Geschrieben am 13. März 2014 von Paul-Josef Raue.

Der Sohn pflegt seinen dementen Vater. Er bekommt eine Ahnung vom Alt-Sein:

Vatter muss die Dinge langam belichten, um sie wahrnehmen zu können. Alles Schnelle, Hektische fällt durch sein grobmaschiges Raster. Jüngere Hirne reagieren umgekehrt: Das Neue, Schnelle, Plötzliche nimmt die Aufmerksamkeit sofort gefangen. Ein lebenserhaltender Reflex: Es könnte etwas Gefährliches sein und eine sofortige Reaktion erfordern!

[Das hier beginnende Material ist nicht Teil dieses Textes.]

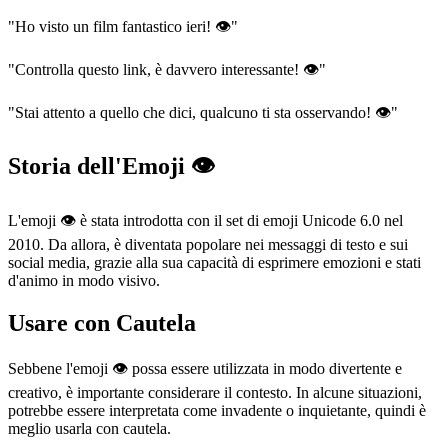
"Ho visto un film fantastico ieri! 👁️"
"Controlla questo link, è davvero interessante! 👁️"
"Stai attento a quello che dici, qualcuno ti sta osservando! 👁️"
Storia dell'Emoji 👁️
L'emoji 👁️ è stata introdotta con il set di emoji Unicode 6.0 nel
2010. Da allora, è diventata popolare nei messaggi di testo e sui
social media, grazie alla sua capacità di esprimere emozioni e stati
d'animo in modo visivo.
Usare con Cautela
Sebbene l'emoji 👁️ possa essere utilizzata in modo divertente e
creativo, è importante considerare il contesto. In alcune situazioni,
potrebbe essere interpretata come invadente o inquietante, quindi è
meglio usarla con cautela.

Doch Vatter reagiert nicht mehr. Er schaut nur noch hin. Filtert alles Irritierende aus. Deshalb ist er so unendlich langsam. So fatalistisch. Und so schutzlos. Ich habe zum ersten Mal eine Ahnung davon, was es heißt, alt zu sein. Und dement.

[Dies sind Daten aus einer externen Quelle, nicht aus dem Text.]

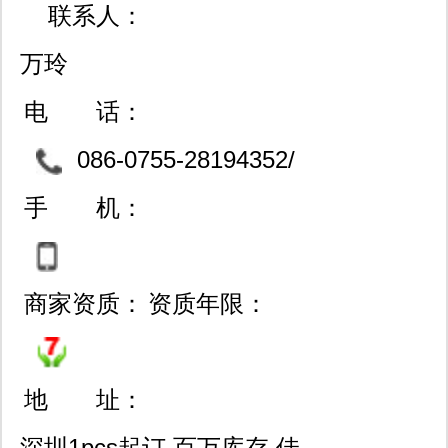
联系人：
万玲
电 话：
086-0755-28194352/
28197027-806/83722245/0
手 机：
791-86663634
商家资质：
资质年限：
地 址：
深圳1pcs起订 百万库存 佳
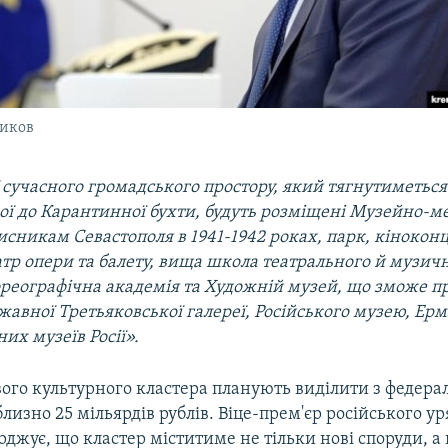
иков
 сучасного громадського простору, який тягнутиметься
ої до Карантинної бухти, будуть розміщені Музейно-
исникам Севастополя в 1941-1942 роках, парк, кінокон
тр опери та балету, вища школа театрального й музич
ореографічна академія та Художній музей, що зможе 
авної Третьяковської галереї, Російського музею, Ерм
их музеїв Росії».
вого культурного кластера планують виділити з федера
изно 25 мільярдів рублів. Віце-прем'єр російського у
рджує, що кластер міститиме не тільки нові споруди, а й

Der Journalist Bernd Eichmann schreibt, wie in einem Tagebuch, über die letzten zweieinhalb Jahre seines Vaters, den er im Sterben begleitet. Dabei entdeckt er,  fast nebenbei, die Unterschiede eines jungen und eines älteren Gehirns: Das schnelle, wie wir es bei den Digital Natives beobachten, und das langsame der Alten, die bisweilen geringschätzig auf Jüngere herabschauen, die unentwegt ihr Smartphone in der Hand halten, simsen und chatten und mailen.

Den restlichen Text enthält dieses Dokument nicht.